What to work on
Keep every character as it is and output all of the records.

[Stored items from a collection]
[Start of Attachment]

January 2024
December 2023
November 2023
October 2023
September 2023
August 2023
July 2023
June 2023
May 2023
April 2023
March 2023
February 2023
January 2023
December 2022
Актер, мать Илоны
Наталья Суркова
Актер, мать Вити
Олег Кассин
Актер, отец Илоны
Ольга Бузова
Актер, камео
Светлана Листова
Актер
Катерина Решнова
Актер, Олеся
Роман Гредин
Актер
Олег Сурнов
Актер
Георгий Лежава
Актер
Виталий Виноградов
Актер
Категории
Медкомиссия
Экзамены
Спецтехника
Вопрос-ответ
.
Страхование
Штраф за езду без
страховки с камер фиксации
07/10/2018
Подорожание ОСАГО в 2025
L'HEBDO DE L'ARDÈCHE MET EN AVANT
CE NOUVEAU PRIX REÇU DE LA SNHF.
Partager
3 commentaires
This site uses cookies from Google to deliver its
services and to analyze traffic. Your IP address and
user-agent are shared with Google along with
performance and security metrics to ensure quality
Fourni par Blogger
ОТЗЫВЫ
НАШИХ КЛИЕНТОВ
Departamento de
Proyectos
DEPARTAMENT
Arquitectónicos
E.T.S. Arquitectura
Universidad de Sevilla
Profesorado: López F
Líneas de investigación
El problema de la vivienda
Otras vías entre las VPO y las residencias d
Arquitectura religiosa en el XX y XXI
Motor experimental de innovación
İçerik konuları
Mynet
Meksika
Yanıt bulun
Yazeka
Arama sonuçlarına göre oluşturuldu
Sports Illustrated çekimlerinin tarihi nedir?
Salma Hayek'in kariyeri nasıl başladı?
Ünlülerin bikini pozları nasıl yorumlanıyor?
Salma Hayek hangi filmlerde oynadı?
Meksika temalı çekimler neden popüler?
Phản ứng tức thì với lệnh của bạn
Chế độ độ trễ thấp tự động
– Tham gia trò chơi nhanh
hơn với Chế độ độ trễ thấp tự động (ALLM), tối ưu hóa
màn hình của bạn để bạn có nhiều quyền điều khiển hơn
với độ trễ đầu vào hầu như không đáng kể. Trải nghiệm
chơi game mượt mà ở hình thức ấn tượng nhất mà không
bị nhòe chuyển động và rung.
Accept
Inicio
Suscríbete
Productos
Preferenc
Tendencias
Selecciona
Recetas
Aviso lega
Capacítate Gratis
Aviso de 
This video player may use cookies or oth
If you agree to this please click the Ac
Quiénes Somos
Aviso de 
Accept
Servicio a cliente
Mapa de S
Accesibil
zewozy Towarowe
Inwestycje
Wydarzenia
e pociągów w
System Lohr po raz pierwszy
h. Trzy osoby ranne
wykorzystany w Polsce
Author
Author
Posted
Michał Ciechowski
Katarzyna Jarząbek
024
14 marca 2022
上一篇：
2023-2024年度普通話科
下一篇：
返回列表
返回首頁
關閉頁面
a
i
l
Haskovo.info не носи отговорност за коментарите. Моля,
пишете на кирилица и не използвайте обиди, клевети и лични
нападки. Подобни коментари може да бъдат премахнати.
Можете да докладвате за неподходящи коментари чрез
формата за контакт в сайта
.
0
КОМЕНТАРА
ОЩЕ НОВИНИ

[End of Attachment]

Task result
January 2024
December 2023
November 2023
October 2023
September 2023
August 2023
July 2023
June 2023
May 2023
April 2023
March 2023
February 2023
January 2023
December 2022
Актер, мать Илоны
Наталья Суркова
Актер, мать Вити
Олег Кассин
Актер, отец Илоны
Ольга Бузова
Актер, камео
Светлана Листова
Актер
Катерина Решнова
Актер, Олеся
Роман Гредин
Актер
Олег Сурнов
Актер
Георгий Лежава
Актер
Виталий Виноградов
Актер
Категории
Медкомиссия
Экзамены
Спецтехника
Вопрос-ответ
.
Страхование
Штраф за езду без
страховки с камер фиксации
07/10/2018
Подорожание ОСАГО в 2025
L'HEBDO DE L'ARDÈCHE MET EN AVANT
CE NOUVEAU PRIX REÇU DE LA SNHF.
Partager
3 commentaires
This site uses cookies from Google to deliver its
services and to analyze traffic. Your IP address and
user-agent are shared with Google along with
performance and security metrics to ensure quality
Fourni par Blogger
ОТЗЫВЫ
НАШИХ КЛИЕНТОВ
Departamento de
Proyectos
DEPARTAMENT
Arquitectónicos
E.T.S. Arquitectura
Universidad de Sevilla
Profesorado: López F
Líneas de investigación
El problema de la vivienda
Otras vías entre las VPO y las residencias d
Arquitectura religiosa en el XX y XXI
Motor experimental de innovación
İçerik konuları
Mynet
Meksika
Yanıt bulun
Yazeka
Arama sonuçlarına göre oluşturuldu
Sports Illustrated çekimlerinin tarihi nedir?
Salma Hayek'in kariyeri nasıl başladı?
Ünlülerin bikini pozları nasıl yorumlanıyor?
Salma Hayek hangi filmlerde oynadı?
Meksika temalı çekimler neden popüler?
Phản ứng tức thì với lệnh của bạn
Chế độ độ trễ thấp tự động
– Tham gia trò chơi nhanh
hơn với Chế độ độ trễ thấp tự động (ALLM), tối ưu hóa
màn hình của bạn để bạn có nhiều quyền điều khiển hơn
với độ trễ đầu vào hầu như không đáng kể. Trải nghiệm
chơi game mượt mà ở hình thức ấn tượng nhất mà không
bị nhòe chuyển động và rung.
Accept
Inicio
Suscríbete
Productos
Preferenc
Tendencias
Selecciona
Recetas
Aviso lega
Capacítate Gratis
Aviso de 
This video player may use cookies or oth
If you agree to this please click the Ac
Quiénes Somos
Aviso de 
Accept
Servicio a cliente
Mapa de S
Accesibil
zewozy Towarowe
Inwestycje
Wydarzenia
e pociągów w
System Lohr po raz pierwszy
h. Trzy osoby ranne
wykorzystany w Polsce
Author
Author
Posted
Michał Ciechowski
Katarzyna Jarząbek
024
14 marca 2022
上一篇：
2023-2024年度普通話科
下一篇：
返回列表
返回首頁
關閉頁面
a
i
l
Haskovo.info не носи отговорност за коментарите. Моля,
пишете на кирилица и не използвайте обиди, клевети и лични
нападки. Подобни коментари може да бъдат премахнати.
Можете да докладвате за неподходящи коментари чрез
формата за контакт в сайта
.
0
КОМЕНТАРА
ОЩЕ НОВИНИ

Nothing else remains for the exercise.